English comedy writer (1960–2025)

William Dare Jones (16 May 1960 – 2 March 2025), known professionally as Bill Dare, was an English writer and producer of radio and television comedy programmes.

==Early life==
Bill Dare Jones was born in Westminster, London on 16 May 1960, the son of actor, screenwriter and broadcaster Peter Jones. He attended Manchester University.

==Career==
Dare was an author and producer/devisor of various (mainly comedy) programmes mainly for BBC Radio and television, including The Mary Whitehouse Experience, Dead Ringers, The Now Show, The Late Edition, I've Never Seen Star Wars and The Secret World, and Brian Gulliver's Travels.
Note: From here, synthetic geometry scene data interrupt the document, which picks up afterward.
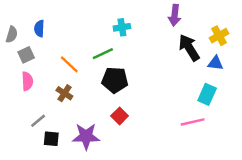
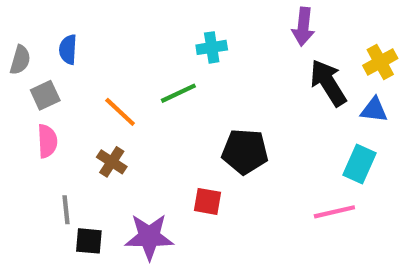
black pentagon: (115, 80) -> (245, 151), moved
red square: (120, 116) -> (208, 201), turned -35
gray line: (38, 121) -> (66, 210), turned -56

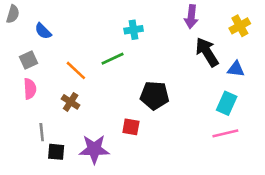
blue semicircle: (68, 50) -> (43, 31), turned -48
gray semicircle: (20, 60) -> (13, 14), moved
yellow cross: (380, 62) -> (240, 26), moved
pink line: (334, 212) -> (225, 133), moved

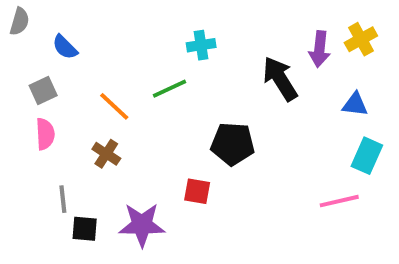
purple arrow: (191, 17) -> (320, 49), moved
black arrow: (207, 52) -> (280, 79), moved
cyan rectangle: (227, 103) -> (367, 156), moved

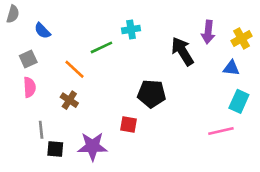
yellow cross: (361, 39) -> (242, 38), moved
green line: (169, 89) -> (101, 47), moved

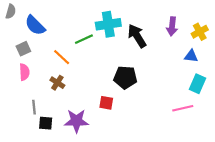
cyan cross: (131, 29) -> (108, 24), size x1.6
blue semicircle: (42, 31) -> (35, 25), size x1.5
black arrow: (182, 51) -> (137, 36), moved

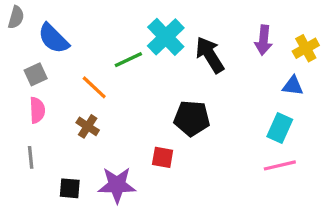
cyan cross: (108, 24) -> (166, 37), turned -35
cyan rectangle: (198, 84) -> (280, 128), moved
gray line: (34, 107) -> (31, 157), moved

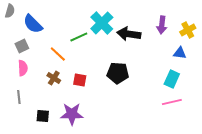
black arrow: (210, 55) -> (129, 34), turned -50
red square: (163, 157) -> (80, 80), moved

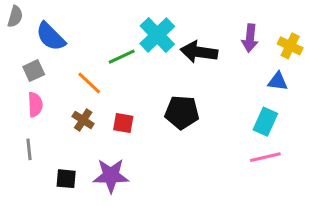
yellow cross: (188, 30) -> (290, 46), turned -35

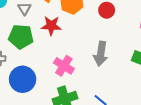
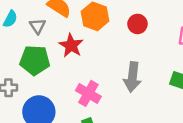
red star: (51, 26) -> (71, 45), turned 30

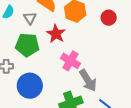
gray arrow: (132, 77) -> (88, 80), moved, turned -40
pink cross: (88, 93) -> (70, 61), moved

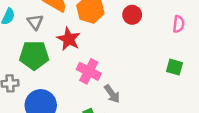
gray arrow: (88, 80) -> (112, 94), size x0.7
He was also the producer of eight series of ITV's Spitting Image. A notable feature of the radio version of Dead Ringers was Jon Culshaw imitating the voice of Tom Baker at the end of the credits, saying Dare's name in an exaggerated fashion.
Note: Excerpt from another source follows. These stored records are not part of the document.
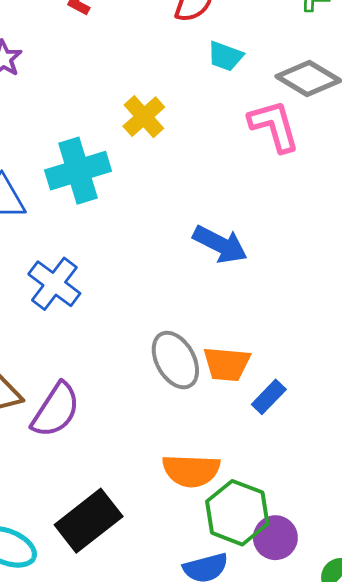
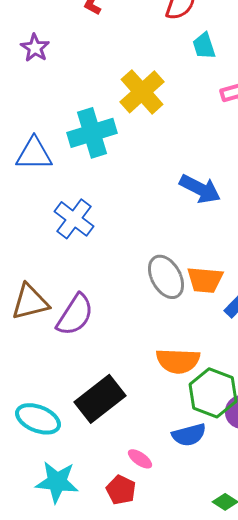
cyan trapezoid: (225, 56) -> (204, 46), turned 52
yellow cross: (144, 117) -> (142, 92), size x1.4

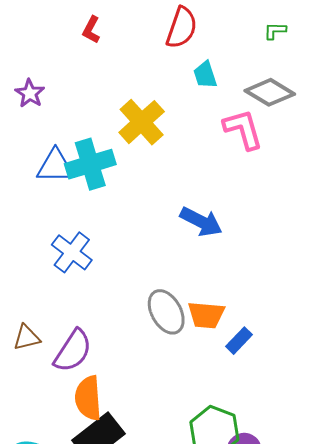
purple star: (35, 48) -> (30, 93), moved
blue triangle: (34, 154) -> (55, 166), moved
brown triangle: (30, 302) -> (27, 338), size x0.7
orange semicircle: (178, 361) -> (88, 398), moved, turned 84

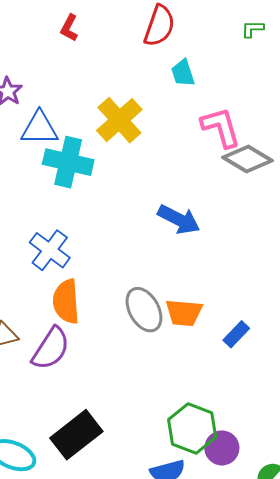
gray diamond: (270, 92) -> (247, 159), moved
cyan cross: (90, 164) -> (68, 162), turned 30
blue triangle: (55, 166) -> (39, 128), moved
blue rectangle: (239, 341) -> (236, 334), moved
orange semicircle: (88, 398) -> (66, 301), moved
==Personal life and death==
Dare had a daughter from a relationship with Mary Downes. He married Lucy Jagger in 2020.

Dare died in a car accident on 1 March 2025 whilst on holiday in Colombia, aged 64. He was a passenger in the vehicle, and his death was announced by his agent two days later.

Many comedians and industry colleagues paid tribute to Bill Dare. Dead Ringers dedicated their 25th Anniversary Tour to his memory. Dead Ringers star Jon Culshaw remembered Dare as the "wisest comedy alchemist and the dearest, dearest friend."